- **The problem**
Please repeat the data shown below, word for word.

- **Source material**
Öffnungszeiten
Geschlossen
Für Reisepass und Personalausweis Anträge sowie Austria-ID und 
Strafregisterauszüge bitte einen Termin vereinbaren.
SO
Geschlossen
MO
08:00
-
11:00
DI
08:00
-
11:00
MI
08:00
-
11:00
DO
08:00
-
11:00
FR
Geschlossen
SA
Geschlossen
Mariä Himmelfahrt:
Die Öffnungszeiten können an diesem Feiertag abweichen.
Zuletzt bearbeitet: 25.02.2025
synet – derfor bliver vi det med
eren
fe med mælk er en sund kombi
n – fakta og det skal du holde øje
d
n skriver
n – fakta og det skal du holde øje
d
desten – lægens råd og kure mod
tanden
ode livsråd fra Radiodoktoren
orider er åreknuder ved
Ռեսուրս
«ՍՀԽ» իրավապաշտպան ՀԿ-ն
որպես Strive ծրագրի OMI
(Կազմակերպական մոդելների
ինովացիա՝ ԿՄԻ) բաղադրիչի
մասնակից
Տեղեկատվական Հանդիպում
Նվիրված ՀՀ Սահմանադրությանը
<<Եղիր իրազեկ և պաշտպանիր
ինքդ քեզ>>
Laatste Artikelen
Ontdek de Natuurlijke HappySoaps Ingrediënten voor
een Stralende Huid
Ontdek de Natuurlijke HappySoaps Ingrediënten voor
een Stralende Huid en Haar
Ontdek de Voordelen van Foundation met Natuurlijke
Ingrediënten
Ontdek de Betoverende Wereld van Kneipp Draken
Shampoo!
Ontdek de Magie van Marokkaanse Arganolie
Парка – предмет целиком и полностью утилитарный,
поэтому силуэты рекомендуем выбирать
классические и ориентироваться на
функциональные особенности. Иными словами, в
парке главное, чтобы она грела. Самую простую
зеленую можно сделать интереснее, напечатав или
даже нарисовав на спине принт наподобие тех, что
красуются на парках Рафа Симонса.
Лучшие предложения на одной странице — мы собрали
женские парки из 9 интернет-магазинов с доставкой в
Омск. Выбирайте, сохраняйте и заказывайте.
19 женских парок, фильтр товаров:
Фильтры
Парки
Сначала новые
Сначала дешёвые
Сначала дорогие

- **Answer for the task**
Öffnungszeiten
Geschlossen
Für Reisepass und Personalausweis Anträge sowie Austria-ID und 
Strafregisterauszüge bitte einen Termin vereinbaren.
SO
Geschlossen
MO
08:00
-
11:00
DI
08:00
-
11:00
MI
08:00
-
11:00
DO
08:00
-
11:00
FR
Geschlossen
SA
Geschlossen
Mariä Himmelfahrt:
Die Öffnungszeiten können an diesem Feiertag abweichen.
Zuletzt bearbeitet: 25.02.2025
synet – derfor bliver vi det med
eren
fe med mælk er en sund kombi
n – fakta og det skal du holde øje
d
n skriver
n – fakta og det skal du holde øje
d
desten – lægens råd og kure mod
tanden
ode livsråd fra Radiodoktoren
orider er åreknuder ved
Ռեսուրս
«ՍՀԽ» իրավապաշտպան ՀԿ-ն
որպես Strive ծրագրի OMI
(Կազմակերպական մոդելների
ինովացիա՝ ԿՄԻ) բաղադրիչի
մասնակից
Տեղեկատվական Հանդիպում
Նվիրված ՀՀ Սահմանադրությանը
<<Եղիր իրազեկ և պաշտպանիր
ինքդ քեզ>>
Laatste Artikelen
Ontdek de Natuurlijke HappySoaps Ingrediënten voor
een Stralende Huid
Ontdek de Natuurlijke HappySoaps Ingrediënten voor
een Stralende Huid en Haar
Ontdek de Voordelen van Foundation met Natuurlijke
Ingrediënten
Ontdek de Betoverende Wereld van Kneipp Draken
Shampoo!
Ontdek de Magie van Marokkaanse Arganolie
Парка – предмет целиком и полностью утилитарный,
поэтому силуэты рекомендуем выбирать
классические и ориентироваться на
функциональные особенности. Иными словами, в
парке главное, чтобы она грела. Самую простую
зеленую можно сделать интереснее, напечатав или
даже нарисовав на спине принт наподобие тех, что
красуются на парках Рафа Симонса.
Лучшие предложения на одной странице — мы собрали
женские парки из 9 интернет-магазинов с доставкой в
Омск. Выбирайте, сохраняйте и заказывайте.
19 женских парок, фильтр товаров:
Фильтры
Парки
Сначала новые
Сначала дешёвые
Сначала дорогие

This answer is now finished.